### PROBLEM STATEMENT
Down to the last line below, write out every line exactly, starting with the one that contains "Locate an element" and leaving out the pictures.

### DATA
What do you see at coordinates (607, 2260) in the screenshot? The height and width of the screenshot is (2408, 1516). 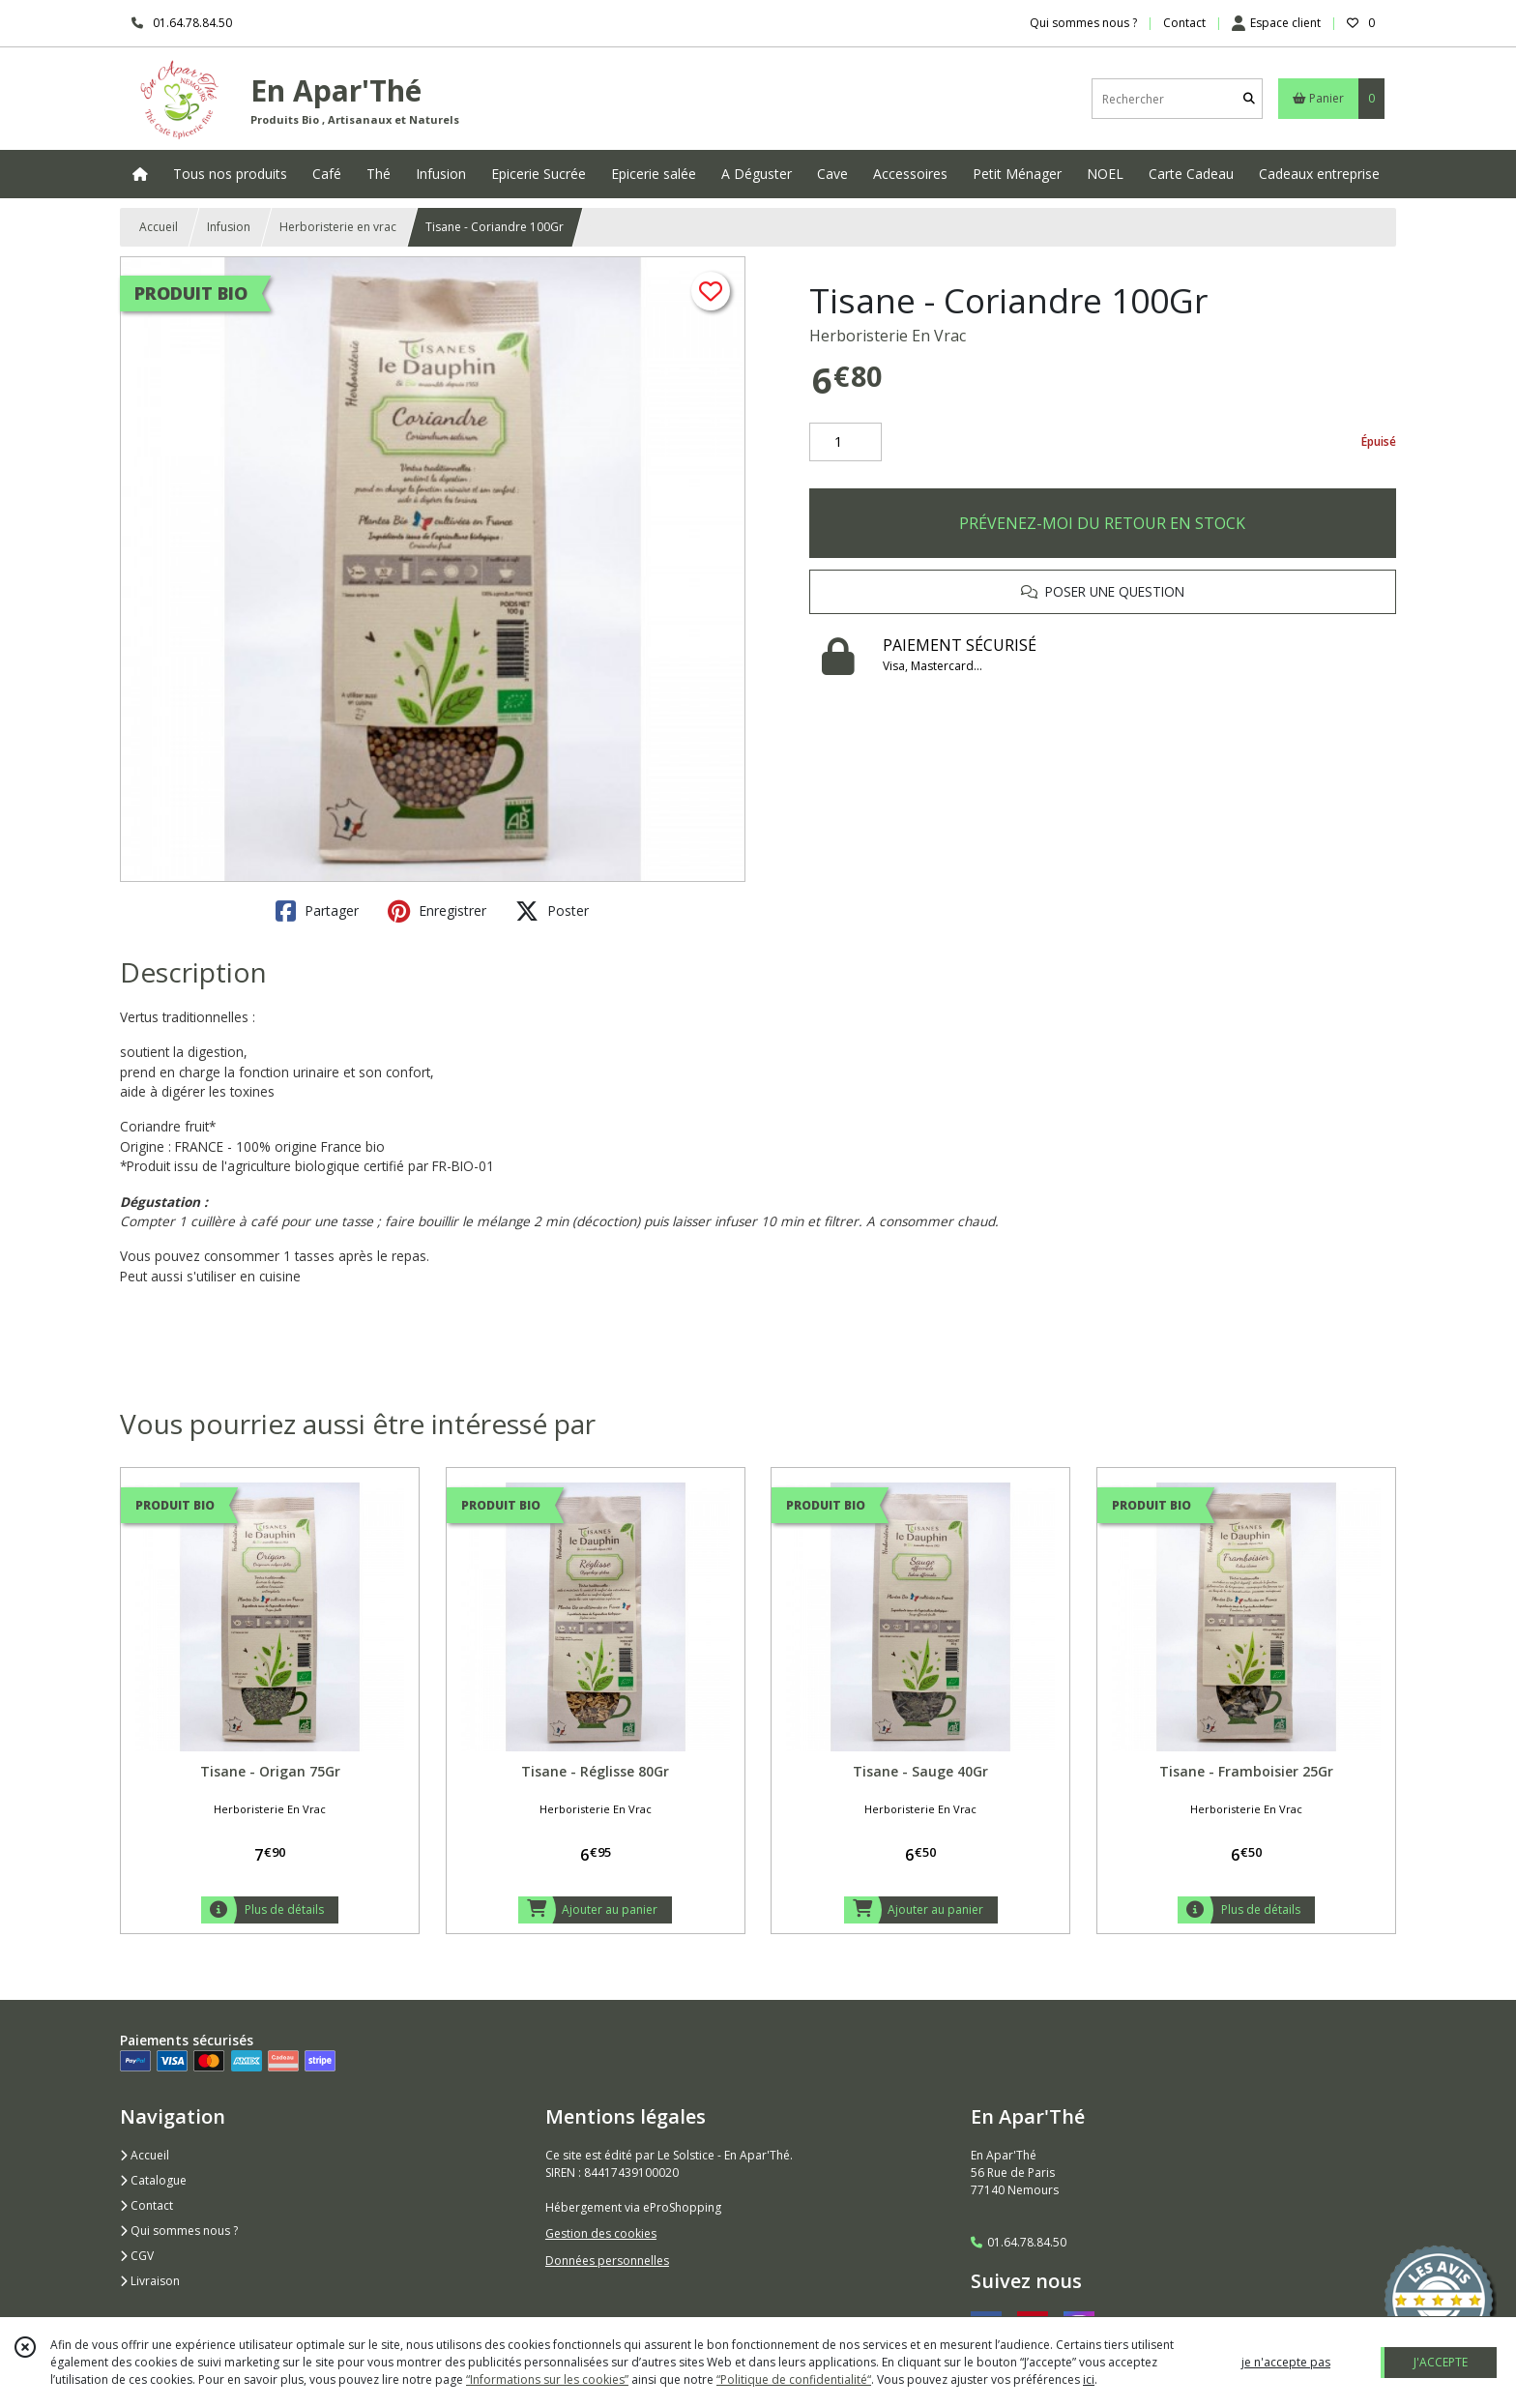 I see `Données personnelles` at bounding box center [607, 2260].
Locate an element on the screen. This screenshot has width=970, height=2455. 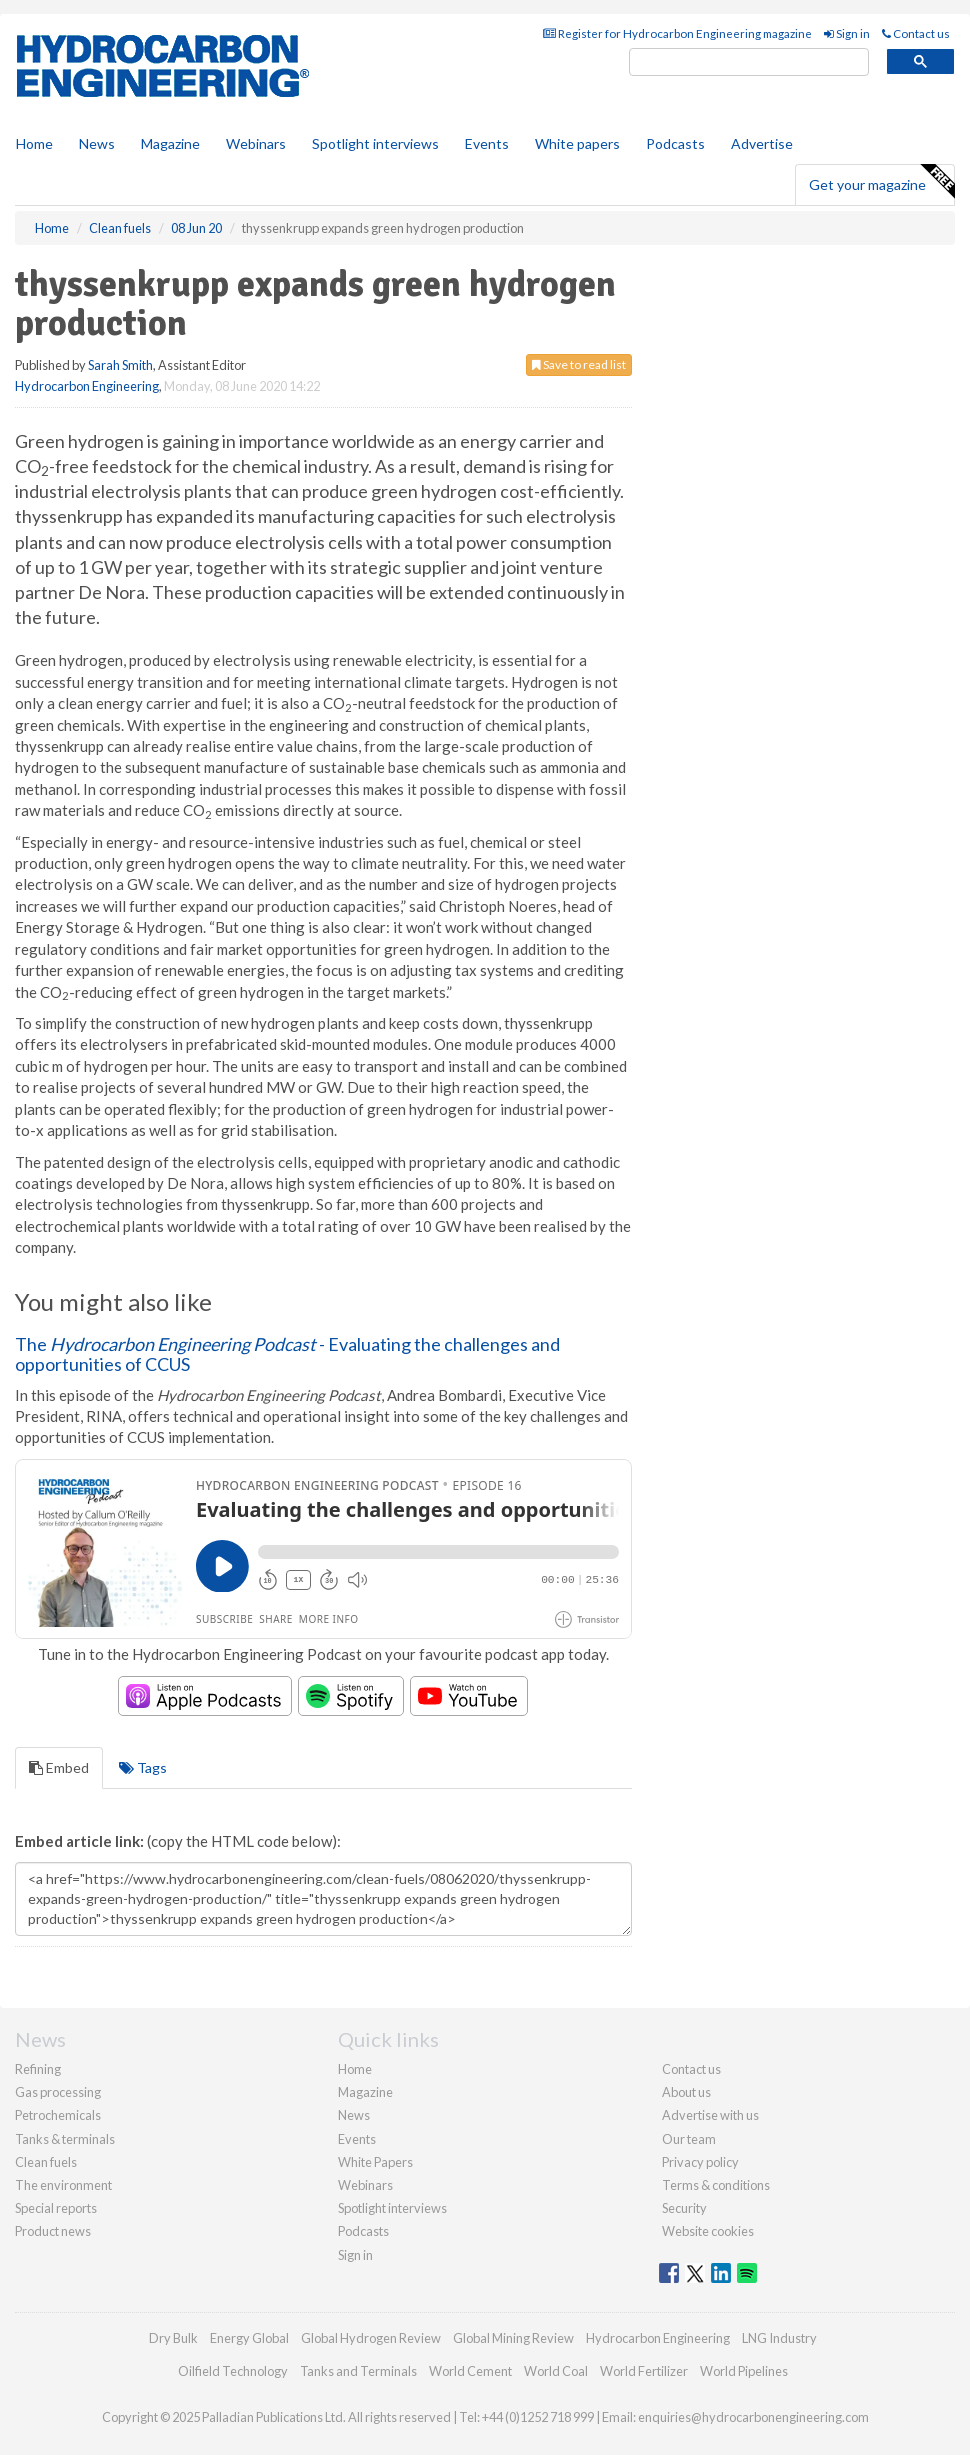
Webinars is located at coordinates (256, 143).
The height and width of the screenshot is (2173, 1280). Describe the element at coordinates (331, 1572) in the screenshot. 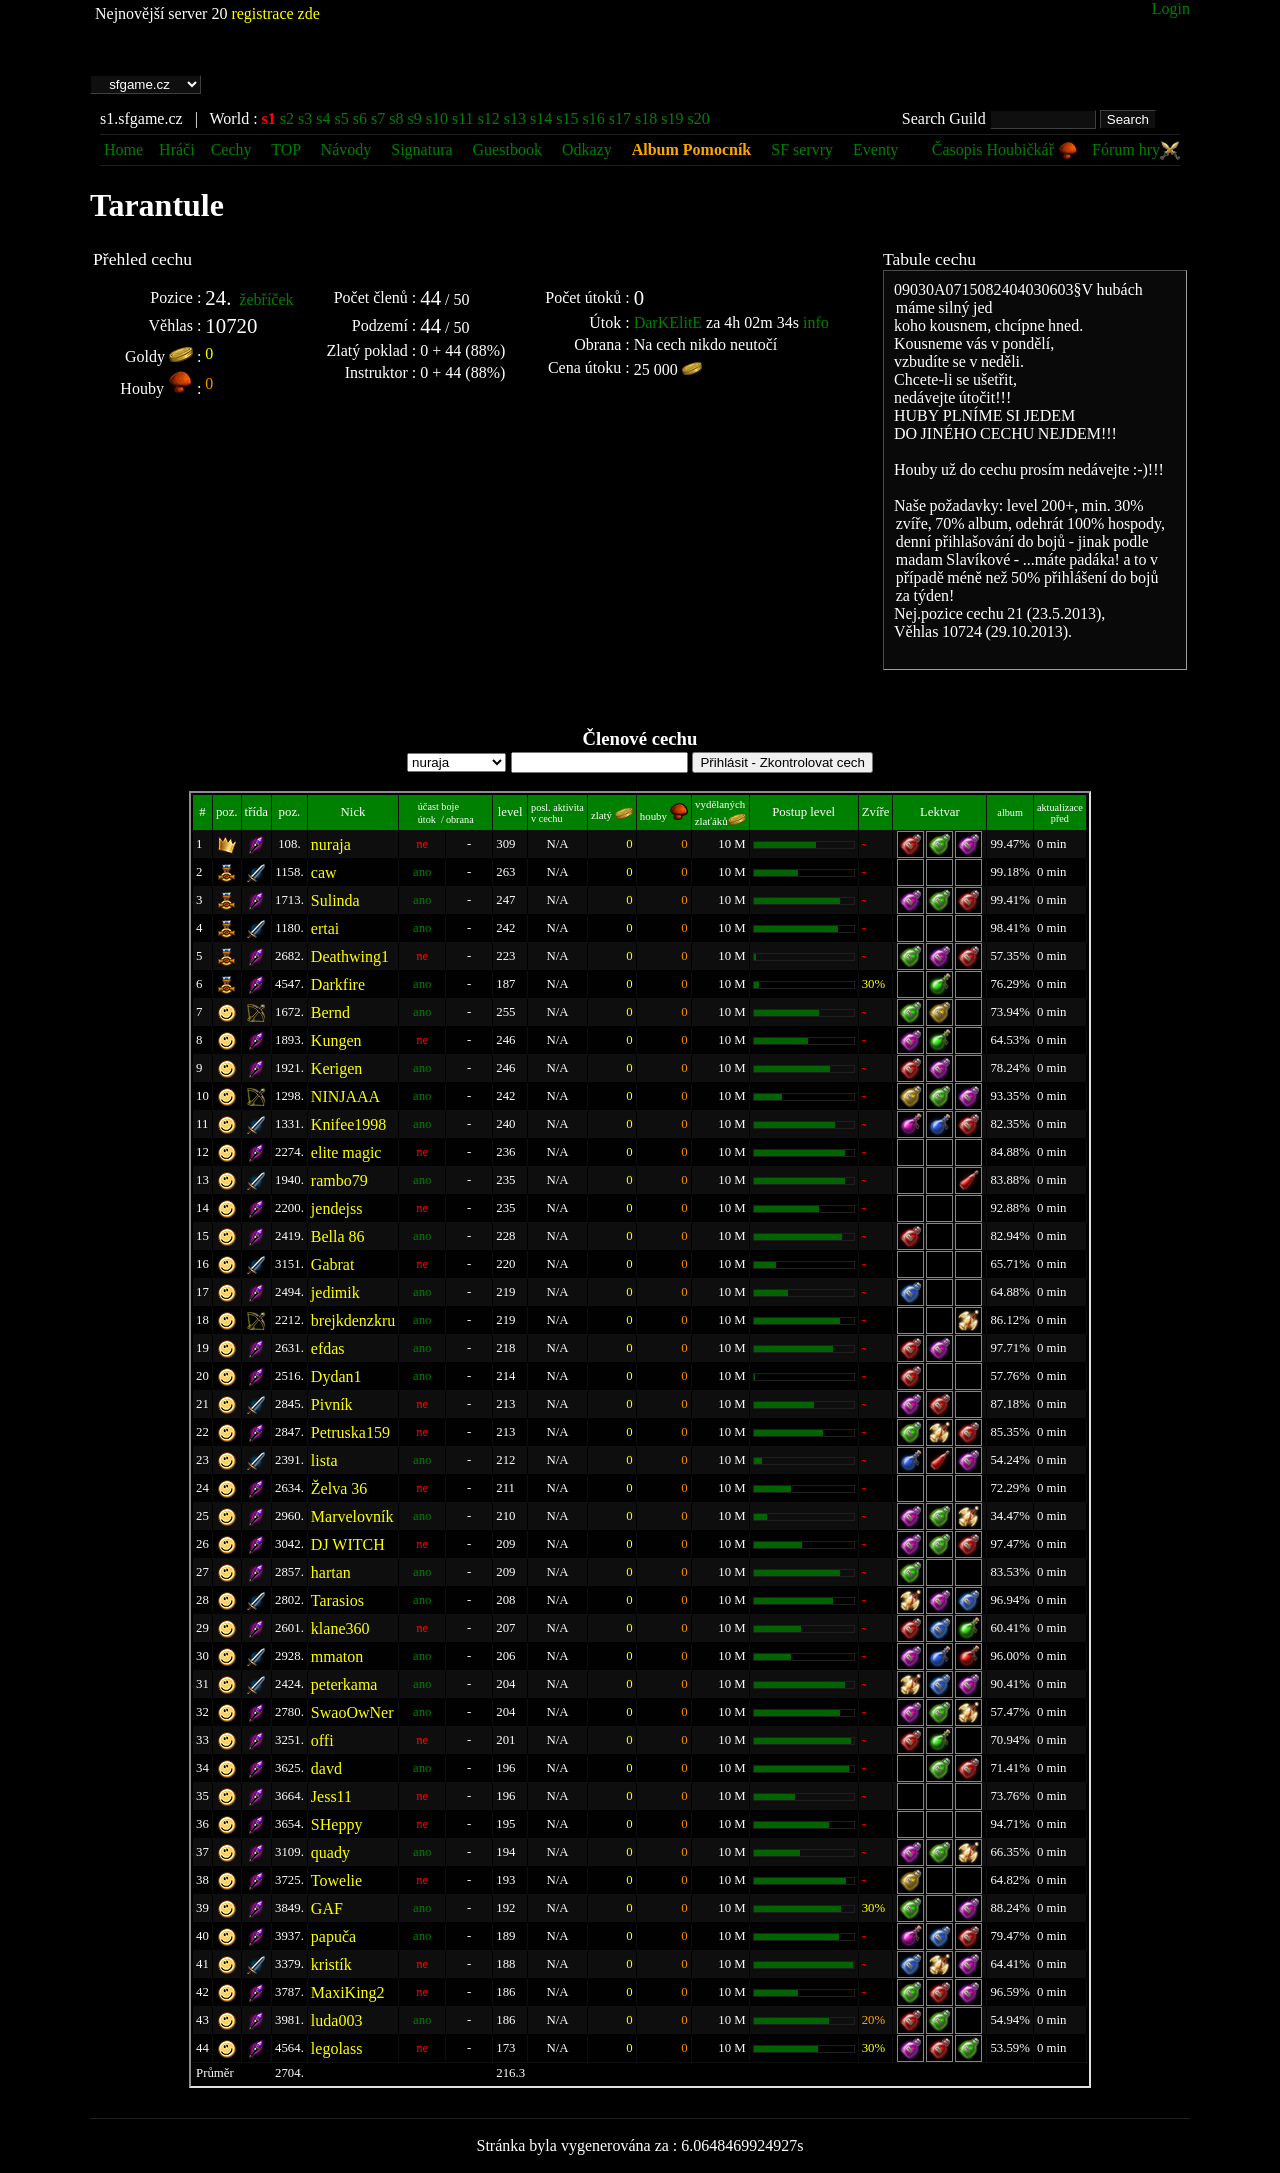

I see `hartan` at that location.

### FINISHED EXERCISE
Locate an element on the screen. This screenshot has width=970, height=2455. 
Webinars is located at coordinates (256, 143).
The height and width of the screenshot is (2173, 1280). Describe the element at coordinates (331, 1572) in the screenshot. 

I see `hartan` at that location.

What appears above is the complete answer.